Extracted page text data:
********

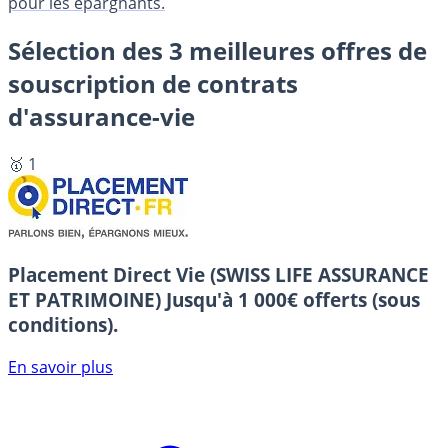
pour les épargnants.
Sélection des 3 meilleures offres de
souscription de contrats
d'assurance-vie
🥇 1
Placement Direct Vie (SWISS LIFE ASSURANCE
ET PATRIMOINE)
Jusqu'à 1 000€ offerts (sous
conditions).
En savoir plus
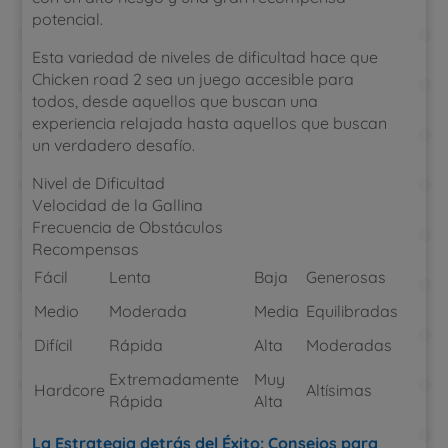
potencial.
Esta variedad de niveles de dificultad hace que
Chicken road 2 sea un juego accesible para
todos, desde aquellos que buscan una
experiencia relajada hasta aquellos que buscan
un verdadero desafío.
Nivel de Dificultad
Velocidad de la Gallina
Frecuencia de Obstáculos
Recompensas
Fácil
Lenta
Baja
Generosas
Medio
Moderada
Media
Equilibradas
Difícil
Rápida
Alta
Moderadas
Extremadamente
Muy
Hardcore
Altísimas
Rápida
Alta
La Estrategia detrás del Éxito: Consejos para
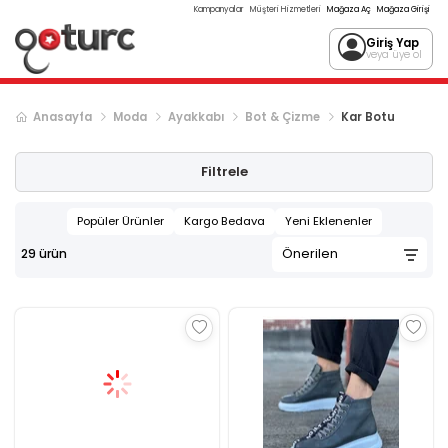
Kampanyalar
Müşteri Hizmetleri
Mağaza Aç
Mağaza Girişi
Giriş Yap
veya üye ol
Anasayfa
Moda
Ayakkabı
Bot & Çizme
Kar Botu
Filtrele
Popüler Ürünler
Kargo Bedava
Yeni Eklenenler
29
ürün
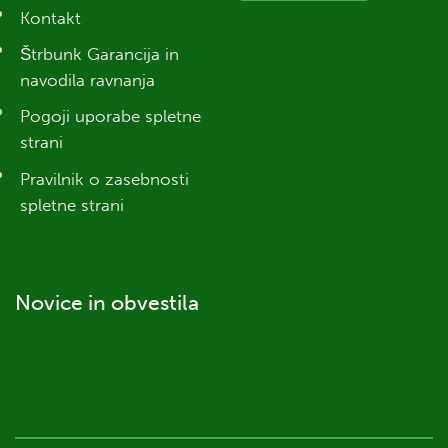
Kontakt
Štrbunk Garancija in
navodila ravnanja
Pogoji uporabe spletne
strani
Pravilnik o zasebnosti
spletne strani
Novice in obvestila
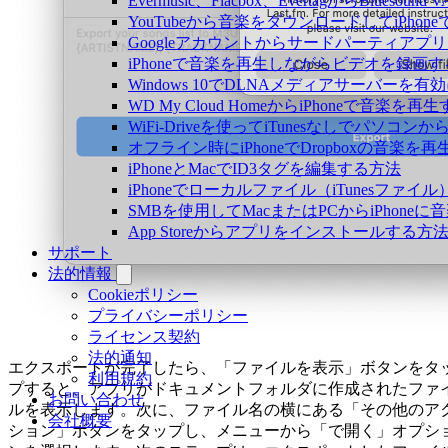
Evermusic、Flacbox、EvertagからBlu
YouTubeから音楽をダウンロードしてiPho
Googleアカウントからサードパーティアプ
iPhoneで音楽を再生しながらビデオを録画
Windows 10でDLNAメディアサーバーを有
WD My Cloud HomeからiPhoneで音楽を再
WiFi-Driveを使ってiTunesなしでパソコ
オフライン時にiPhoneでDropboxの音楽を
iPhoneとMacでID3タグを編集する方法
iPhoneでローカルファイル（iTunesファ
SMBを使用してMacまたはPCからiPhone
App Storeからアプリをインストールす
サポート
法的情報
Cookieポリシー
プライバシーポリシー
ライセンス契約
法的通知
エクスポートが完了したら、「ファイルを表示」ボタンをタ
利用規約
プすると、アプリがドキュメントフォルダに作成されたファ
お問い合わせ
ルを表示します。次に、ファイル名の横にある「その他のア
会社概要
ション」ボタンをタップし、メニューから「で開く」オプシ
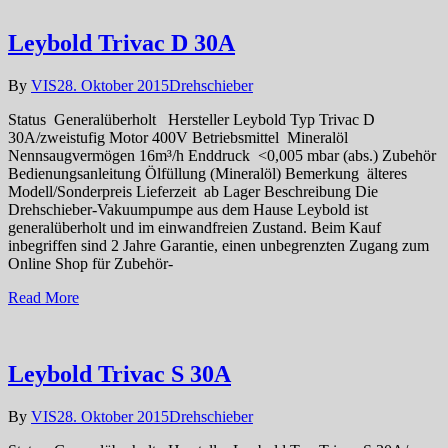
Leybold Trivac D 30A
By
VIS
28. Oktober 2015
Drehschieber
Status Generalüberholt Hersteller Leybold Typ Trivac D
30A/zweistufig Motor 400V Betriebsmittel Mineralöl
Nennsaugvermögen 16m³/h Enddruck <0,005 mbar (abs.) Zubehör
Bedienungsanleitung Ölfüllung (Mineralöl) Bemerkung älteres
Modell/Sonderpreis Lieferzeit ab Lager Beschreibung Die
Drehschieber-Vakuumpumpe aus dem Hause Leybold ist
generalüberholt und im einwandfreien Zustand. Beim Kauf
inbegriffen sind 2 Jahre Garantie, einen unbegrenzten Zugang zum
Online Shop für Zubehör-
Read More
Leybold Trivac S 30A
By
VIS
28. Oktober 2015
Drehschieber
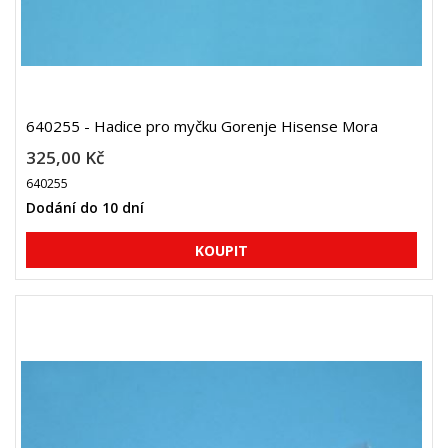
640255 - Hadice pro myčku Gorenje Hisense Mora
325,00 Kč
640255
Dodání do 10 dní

********

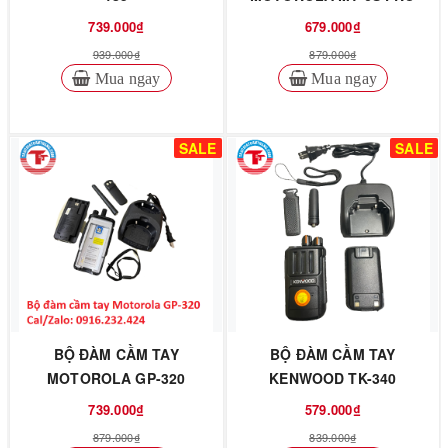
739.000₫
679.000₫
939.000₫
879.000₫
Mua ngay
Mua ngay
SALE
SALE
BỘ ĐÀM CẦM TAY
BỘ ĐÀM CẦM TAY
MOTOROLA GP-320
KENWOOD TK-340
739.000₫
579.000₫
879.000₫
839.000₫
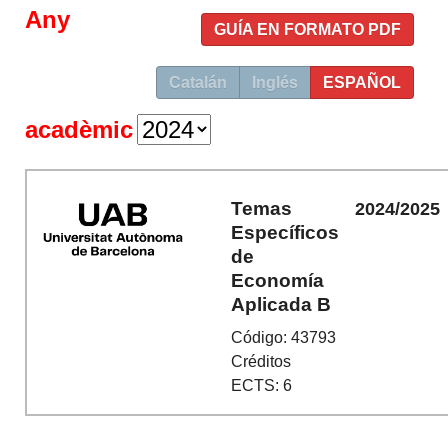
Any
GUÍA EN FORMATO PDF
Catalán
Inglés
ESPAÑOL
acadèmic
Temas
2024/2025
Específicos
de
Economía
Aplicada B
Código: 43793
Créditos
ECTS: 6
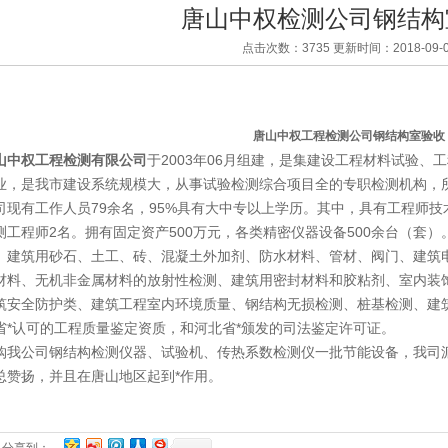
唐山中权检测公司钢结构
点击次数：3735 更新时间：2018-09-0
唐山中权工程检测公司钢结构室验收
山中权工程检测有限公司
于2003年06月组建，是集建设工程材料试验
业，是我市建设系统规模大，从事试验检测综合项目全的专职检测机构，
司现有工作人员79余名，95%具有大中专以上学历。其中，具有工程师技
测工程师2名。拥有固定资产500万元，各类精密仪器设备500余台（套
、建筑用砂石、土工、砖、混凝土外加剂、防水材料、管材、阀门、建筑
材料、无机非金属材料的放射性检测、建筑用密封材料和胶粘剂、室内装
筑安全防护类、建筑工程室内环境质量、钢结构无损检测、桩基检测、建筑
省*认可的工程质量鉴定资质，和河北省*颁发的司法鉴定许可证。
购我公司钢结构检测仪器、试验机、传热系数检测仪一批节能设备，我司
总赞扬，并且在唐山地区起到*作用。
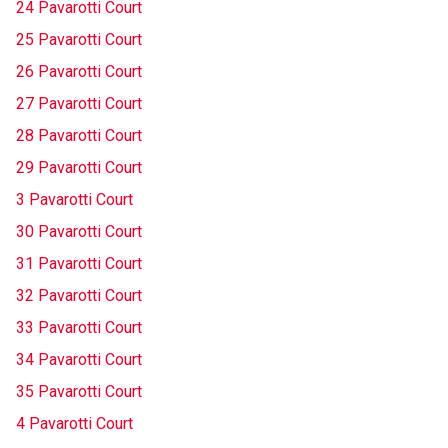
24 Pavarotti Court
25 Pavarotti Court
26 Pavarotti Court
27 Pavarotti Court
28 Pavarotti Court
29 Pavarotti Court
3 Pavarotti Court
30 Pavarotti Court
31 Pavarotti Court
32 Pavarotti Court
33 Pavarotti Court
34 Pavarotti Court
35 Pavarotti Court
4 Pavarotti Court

********

• [About this exercise]: Answer only with how many lines in the records include "Zubehör".

• [Response area]: 2